=== RECORDS TO USE ===

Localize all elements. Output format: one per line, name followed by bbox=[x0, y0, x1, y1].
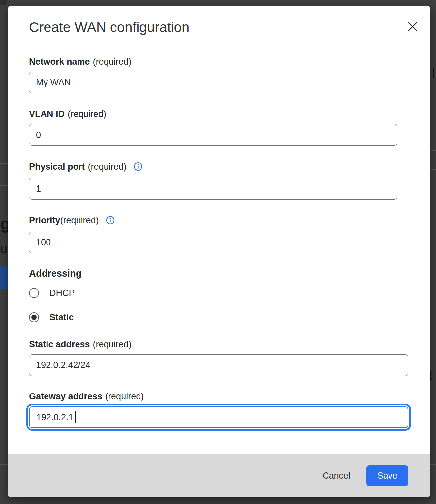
background-table-line bbox=[430, 169, 436, 170]
physical-port-input[interactable] bbox=[29, 178, 397, 200]
required-hint: (required) bbox=[88, 162, 127, 172]
addressing-heading: Addressing bbox=[29, 268, 408, 279]
gateway-address-label: Gateway address(required) bbox=[29, 391, 408, 402]
background-table-line bbox=[430, 464, 436, 465]
info-circle-icon[interactable] bbox=[106, 216, 115, 227]
radio-option-dhcp[interactable]: DHCP bbox=[29, 287, 408, 299]
background-table-line bbox=[0, 486, 8, 486]
background-table-line bbox=[430, 150, 436, 151]
background-text-fragment: l bbox=[432, 66, 435, 79]
required-hint: (required) bbox=[93, 339, 132, 349]
cancel-button[interactable]: Cancel bbox=[323, 471, 350, 481]
background-dark-corner bbox=[0, 0, 7, 5]
static-address-label: Static address(required) bbox=[29, 339, 408, 350]
network-name-label: Network name(required) bbox=[29, 56, 408, 67]
radio-option-label: DHCP bbox=[49, 288, 75, 298]
static-address-input[interactable] bbox=[29, 354, 408, 376]
network-name-input[interactable] bbox=[29, 72, 397, 93]
background-table-line bbox=[0, 163, 8, 164]
vlan-id-input[interactable] bbox=[29, 124, 397, 146]
x-icon bbox=[407, 21, 419, 33]
priority-label: Priority(required) bbox=[29, 215, 408, 227]
physical-port-label: Physical port(required) bbox=[29, 161, 408, 173]
create-wan-configuration-dialog: Create WAN configuration Network name(re… bbox=[8, 6, 430, 497]
close-button[interactable] bbox=[407, 21, 419, 33]
required-hint: (required) bbox=[93, 57, 132, 67]
info-circle-icon[interactable] bbox=[134, 162, 142, 173]
required-hint: (required) bbox=[105, 392, 144, 401]
gateway-address-input[interactable] bbox=[29, 406, 408, 428]
radio-checked-icon bbox=[29, 312, 39, 322]
radio-option-static[interactable]: Static bbox=[29, 311, 408, 323]
background-table-line bbox=[0, 185, 8, 186]
required-hint: (required) bbox=[60, 215, 99, 225]
vlan-id-label: VLAN ID(required) bbox=[29, 109, 408, 120]
background-table-line bbox=[0, 464, 8, 465]
priority-input[interactable] bbox=[29, 232, 408, 253]
radio-option-label: Static bbox=[49, 312, 74, 323]
dialog-title: Create WAN configuration bbox=[29, 19, 408, 35]
background-text-fragment: u bbox=[0, 242, 7, 255]
save-button[interactable]: Save bbox=[366, 465, 408, 486]
radio-unchecked-icon bbox=[29, 288, 39, 298]
dialog-footer: Cancel Save bbox=[8, 454, 430, 497]
text-cursor bbox=[75, 411, 76, 423]
required-hint: (required) bbox=[68, 109, 106, 119]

===

● WORK TO COMPLETE
If an entry contains a picture, skip the picture and reproduce everything else exactly.

● WRITTEN SOLUTION
Localize all elements. Output format: one per line, name followed by bbox=[x0, y0, x1, y1].
background-table-line bbox=[430, 169, 436, 170]
physical-port-input[interactable] bbox=[29, 178, 397, 200]
required-hint: (required) bbox=[88, 162, 127, 172]
addressing-heading: Addressing bbox=[29, 268, 408, 279]
gateway-address-label: Gateway address(required) bbox=[29, 391, 408, 402]
background-table-line bbox=[430, 464, 436, 465]
info-circle-icon[interactable] bbox=[106, 216, 115, 227]
radio-option-dhcp[interactable]: DHCP bbox=[29, 287, 408, 299]
background-table-line bbox=[0, 486, 8, 486]
background-table-line bbox=[430, 150, 436, 151]
background-text-fragment: l bbox=[432, 66, 435, 79]
required-hint: (required) bbox=[93, 339, 132, 349]
cancel-button[interactable]: Cancel bbox=[323, 471, 350, 481]
background-dark-corner bbox=[0, 0, 7, 5]
static-address-label: Static address(required) bbox=[29, 339, 408, 350]
network-name-label: Network name(required) bbox=[29, 56, 408, 67]
radio-option-label: DHCP bbox=[49, 288, 75, 298]
static-address-input[interactable] bbox=[29, 354, 408, 376]
network-name-input[interactable] bbox=[29, 72, 397, 93]
background-table-line bbox=[0, 163, 8, 164]
vlan-id-input[interactable] bbox=[29, 124, 397, 146]
x-icon bbox=[407, 21, 419, 33]
priority-label: Priority(required) bbox=[29, 215, 408, 227]
physical-port-label: Physical port(required) bbox=[29, 161, 408, 173]
create-wan-configuration-dialog: Create WAN configuration Network name(re… bbox=[8, 6, 430, 497]
close-button[interactable] bbox=[407, 21, 419, 33]
required-hint: (required) bbox=[93, 57, 132, 67]
info-circle-icon[interactable] bbox=[134, 162, 142, 173]
required-hint: (required) bbox=[105, 392, 144, 401]
gateway-address-input[interactable] bbox=[29, 406, 408, 428]
radio-checked-icon bbox=[29, 312, 39, 322]
radio-option-static[interactable]: Static bbox=[29, 311, 408, 323]
background-table-line bbox=[0, 185, 8, 186]
required-hint: (required) bbox=[60, 215, 99, 225]
vlan-id-label: VLAN ID(required) bbox=[29, 109, 408, 120]
background-table-line bbox=[0, 464, 8, 465]
priority-input[interactable] bbox=[29, 232, 408, 253]
radio-option-label: Static bbox=[49, 312, 74, 323]
dialog-title: Create WAN configuration bbox=[29, 19, 408, 35]
background-text-fragment: u bbox=[0, 242, 7, 255]
save-button[interactable]: Save bbox=[366, 465, 408, 486]
radio-unchecked-icon bbox=[29, 288, 39, 298]
dialog-footer: Cancel Save bbox=[8, 454, 430, 497]
text-cursor bbox=[75, 411, 76, 423]
required-hint: (required) bbox=[68, 109, 106, 119]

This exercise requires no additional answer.